Beverly man sentenced out of string of burglaries
A Beverly man who participated in a string of area burglaries was sentenced Wednesday in Washington County Common Pleas Court to the maximum available sentence-six months in the Washington County Jail.
Allen J. Grigg, also known as Anthony Johnson, 21, of 731 Center St., pleaded guilty Sept. 27 to five felonies and two misdemeanor charges.
The charges included two fourth-degree felony counts of theft, two fourth-degree felony counts of burglary, a fifth-degree felony count of breaking and entering, and two first-degree misdemeanor counts of theft.
Grigg, along with a then 17-year-old male and a married couple, targeted four Lowell homes, a Lowell business, and a New Matamoras home that burnt to the ground the night of the burglary. Around $15,000 worth of items were estimated to be stolen.
The couple-26-year-old Susan Knotts and 25-year-old Steven Knotts-have both been sentenced on charges surrounding the incident.

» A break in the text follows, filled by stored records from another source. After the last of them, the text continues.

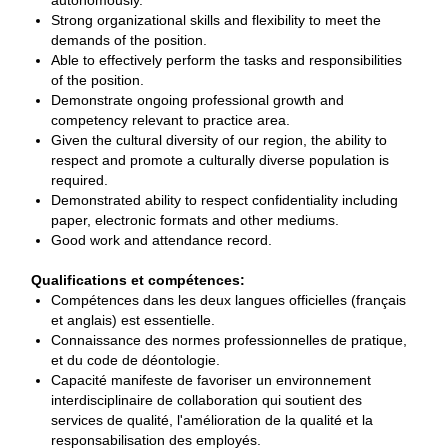
autonomously.
Strong organizational skills and flexibility to meet the
demands of the position.
Able to effectively perform the tasks and responsibilities
of the position.
Demonstrate ongoing professional growth and
competency relevant to practice area.
Given the cultural diversity of our region, the ability to
respect and promote a culturally diverse population is
required.
Demonstrated ability to respect confidentiality including
paper, electronic formats and other mediums.
Good work and attendance record.
Qualifications et compétences:
Compétences dans les deux langues officielles (français
et anglais) est essentielle.
Connaissance des normes professionnelles de pratique,
et du code de déontologie.
Capacité manifeste de favoriser un environnement
interdisciplinaire de collaboration qui soutient des
services de qualité, l'amélioration de la qualité et la
responsabilisation des employés.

Susan was sentenced in August to 90 days in the Washington County Jail for helping hide property stolen during the burglaries. Steven was sentenced in June to five years in prison.
The juvenile was sentenced in Washington County Juvenile Court in January on seven charges related to the incident and ordered to serve 18 months in a juvenile correction facility, said Washington County Juvenile Court Judge Timothy Williams.
However, Johnson could not be sent to prison on the charges, noted Washington County Common Pleas Court Judge Ed Lane.
“It’s my understanding that prison is not an option in this case. Is that your understanding?” Lane asked Washington County Assistant Prosecutor Amy Graham.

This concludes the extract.